The Rationale for Designing Transformable Pavilion structures for Istanbul

Istanbul is awarded European Capital of Culture status for 2010. The city is preparing with many projects for this year long event. Within the scope of the studio, transformable disassembled multipurpose pavilions will be designed for various public events organized by municipalities in different parts of the city. The most visited public events of this kind are annually organized “Ramadan Festivities”. The specific task of 2009 studio will be designing flexible transformable pavilions for Ramadan festivities held at the square next to the Blue Mosque in Istanbul.

Ramadan is month-long observance of fasting celebrated with food and festivities. Aside from its spirituality, it is social, cultural, and political phenomenon causing considerable change in the social and cultural life all the people living in the city. These vary from country to country, depending on cultural influences, climate, locale and geopolitics.

Istanbul has long history about Ramadan Festivities dated from Ottoman period. The most important characteristic of Ottoman Ramadan was socialness where the people of the city regardless of any social status, religious or ethnic difference became social. A crucial aspect of Ramadan festivities was that they were not exclusively religious but rather dynamic, significant for the population of the city. There were different means of socialness during Ramadan in Ottoman period. One was the opportunity provided with Iftar meal which turned into a social event, among ordinary people aristocrats and as well as official level. Another were entertainment types that varied in level and form of socialness in Ottoman Ramadan’s. In 19 century city entertainment places were centralized in specific districts of the city. The crowd of people from all segments of society would gather in this entertainment places in order to participate in the activities happening at the coffee houses, fairs and theaters. The Ramadan festivities varied according to the particular season with which Ramadan’s coincided each year.

The nostalgia about the socialness and public visibility of Ramadan’s become apparent in resent years with Ramadan festivals organized by the municipality of Istanbul in different historical locations throughout the city. The biggest and oldest of these festivals is the one held at the square next to the Blue Mosque. During the whole month of Ramadan, the area is transformed into a big market place, packed with more than hundred stands for food, and small items trade. A well-intended initiation of the municipality aiming at reviving this tradition, Sultanahmet festivities are a subject of debate as to what extent this thought appeals to the historical version of Sultanahmet in application and to what extent it reflects Istanbul culture. Citizens of urban Istanbul who knew the social and cultural aspects of “Ramadan” complain about these festivities which turned into third class entertainment instead of what Ramadan is and how it was celebrated.

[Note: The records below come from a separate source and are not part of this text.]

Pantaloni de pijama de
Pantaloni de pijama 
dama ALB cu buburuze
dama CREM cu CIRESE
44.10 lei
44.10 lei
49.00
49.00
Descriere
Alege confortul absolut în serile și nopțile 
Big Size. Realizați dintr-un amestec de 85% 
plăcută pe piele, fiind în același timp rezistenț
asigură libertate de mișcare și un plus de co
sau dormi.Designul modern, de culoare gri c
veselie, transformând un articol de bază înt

The spirit of Istanbul Ramadan culture is diminished with purely thought concept of transforming culturally rich and socially important Ramadan festivities into contemporary context. The open and semi-open space quality created with primitive demountable (for one use) pavilion like structures does not mirror Istanbul Ramadan culture but rather resembles a bazaar in some Anatolian village. More qualified urban festivities either for Ramadan or other public events can be actualized by developing the concept specific for that event and flexible transformable pavilion structures that could transform depending on predefined functions for specified concept.